RMIT is a 16-minute walk away, University of Melbourne is 30 minutes. La Trobe and Monash have city campuses nearby too.

Given life science and health is the focus of about half of the researchers in the lab (the others explore how governments can automate and digitise, as well as IoT, edge computing, energy and blockchain) it is also beneficial to have the Royal Melbourne Hospital, St Vincent’s and the Parkville Biomedical Precinct within strolling distance.

“In terms of the ecosystem, Australia has global leadership position in terms of healthcare and medical research so it makes sense to have a technology company with a big emphasis on health here,” says Natalie Gunn, senior manager at the lab and leader of its ‘AI for the eye’ effort.

Keeping things open

IBM Research’s perspective on sharing its discoveries has also changed in recent years.

“In the early days, patents were thought of as either for saving money or for licensing out,” says von Kaenel, who followed his now wife into IBM’s Zurich lab as an intern, where he completed his PhD.

“We have evolved as a community… it took us a long time to understand that an ecosystem is important. You can’t have 100 per cent of every market. So we also leverage patents for example by donating them to open source, which then guarantees that a large ecosystem can grow than if we were the only ones in that particular space,” he says.

“It’s not just closing off stuff as it was early on, but also keeping things open for the community in which we operate,” von Kaenel adds.

The same is true of its research pre-patents. Links have been forged with nearby universities and domain experts. That’s especially critical for healthcare research, explains Mareels, formerly dean of the University of Melbourne School of Engineering.

“Collaboration with the outside happens now!” he says. “We don’t have medical doctors on our staff but we will be working with doctors and medical experts to guide our research and form partnerships, yes of course.

“They’re natural partners to discuss ideas and try ideas out and many of our ideas won’t fly and they won’t pass their tests of medical relevance, well then that’s an area we won’t pursue,” he adds.

IBM is also a key partner in the Australian Research Council (ARC) Training Centre in Cognitive Computing for Medical Technologies, which launched in October.

“We need a balance; we want to make sure the scientific world knows about us and we know about it, and that means we need to write papers, we need to be part of the conversation,” Mereels says.

The IBM Research Australia team
The IBM Research Australia team

Globally, IBM Research is a far more open organisation than it has been in the past.

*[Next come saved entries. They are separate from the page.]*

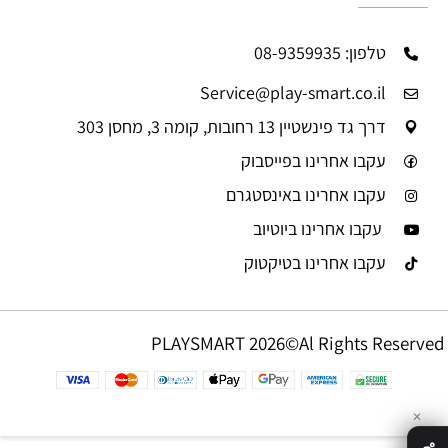
טלפון: 08-9359935
Service@play-smart.co.il
דרך גד פינשטיין 13 רחובות, קומה 3, מחסן 303
עקבו אחרינו בפייסבוק
עקבו אחרינו באינסטגרם
עקבו אחרינו ביוטיוב
עקבו אחרינו בטיקטוק
PLAYSMART 2026©Al Rights Reserved
✕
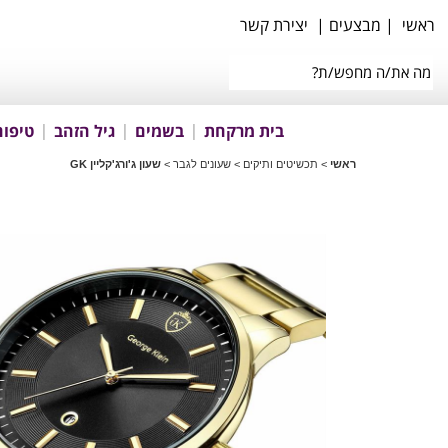
ראשי
|
מבצעים
|
יצירת קשר
בית מרקחת
בשמים
גיל הזהב
טיפוח
ראשי
>
תכשיטים ותיקים
>
שעונים לגבר
>
שעון ג'ורג'קליין GK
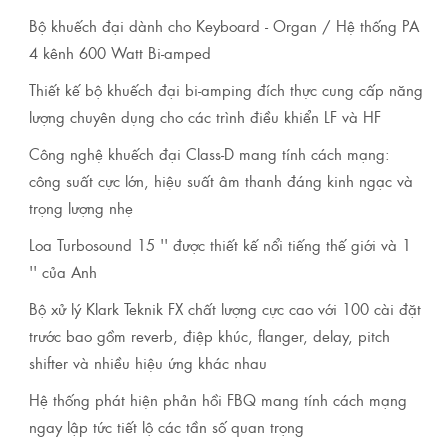
Bộ khuếch đại dành cho Keyboard - Organ / Hệ thống PA
4 kênh 600 Watt Bi-amped
Thiết kế bộ khuếch đại bi-amping đích thực cung cấp năng
lượng chuyên dụng cho các trình điều khiển LF và HF
Công nghệ khuếch đại Class-D mang tính cách mạng:
công suất cực lớn, hiệu suất âm thanh đáng kinh ngạc và
trọng lượng nhẹ
Loa Turbosound 15 '' được thiết kế nổi tiếng thế giới và 1
'' của Anh
Bộ xử lý Klark Teknik FX chất lượng cực cao với 100 cài đặt
trước bao gồm reverb, điệp khúc, flanger, delay, pitch
shifter và nhiều hiệu ứng khác nhau
Hệ thống phát hiện phản hồi FBQ mang tính cách mạng
ngay lập tức tiết lộ các tần số quan trọng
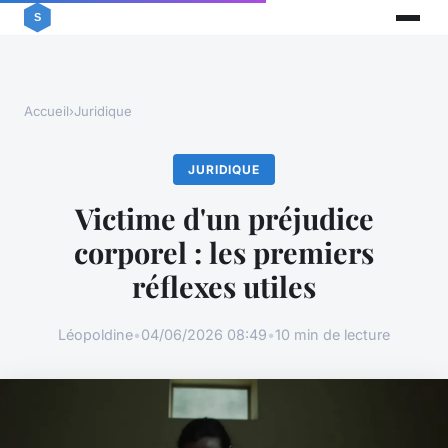
Accueil
›
Juridique
JURIDIQUE
Victime d'un préjudice
corporel : les premiers
réflexes utiles
Léopoldine
•
04/06/2026 08:49
•
10 min de lecture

This week, it released a dataset of annotations of a million human facial images, in a bid to help the AI community develop fairer systems. “We don’t believe we can do it alone,” the company said.

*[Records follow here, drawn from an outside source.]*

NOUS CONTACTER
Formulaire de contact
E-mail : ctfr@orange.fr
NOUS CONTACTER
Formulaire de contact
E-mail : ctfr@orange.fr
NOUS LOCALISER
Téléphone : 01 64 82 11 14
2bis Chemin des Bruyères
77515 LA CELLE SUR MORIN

“Partnerships are essential, in the AI world it is essential,” Mareels says.

Climb every mountain

Collaboration with industry and other research organisations helps sharpen the focus of the lab’s work, von Kaenel explains.

“In the early years we’d get a thousand ideas of what we could do, then fail to realise a single one,” he says. "[Now] we focus completely differently on how we become a better player and have a bigger impact on the ecosystem,” he says.

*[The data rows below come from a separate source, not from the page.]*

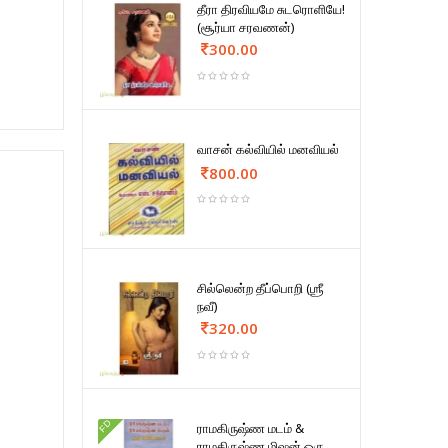
தீரா திரவியமே சுடரொளியே!
(சூர்யா சரவணன்)
300.00
வாசன் கல்வியில் மனவியல்
800.00
சில்லென்ற தீப்பொறி (ஶ்ரீ
நவீ)
320.00
FD
ராமகிருஷ்ண மடம் &
ராமகிருஷ்ண மிஷன் ஒரு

And the more recent sharing approach is proving a major benefit to IBM and the wider research community.

“One way of thinking about [our work] is rather than breakthroughs, think of it as a mountain or staircase. You build knowledge and you publish and patent it – you build another step and another step and another,” von Kaenel says.

“You need a lot of knowledge to lift. So the breakthroughs are enabled not by a single organisation but by the fact you’re working in an area and everything you learn you make available. You patent and publish, and you stand on that to do the next part. It’s that relentless trying to improve ourselves and push others which leads to the breakthroughs,” he says.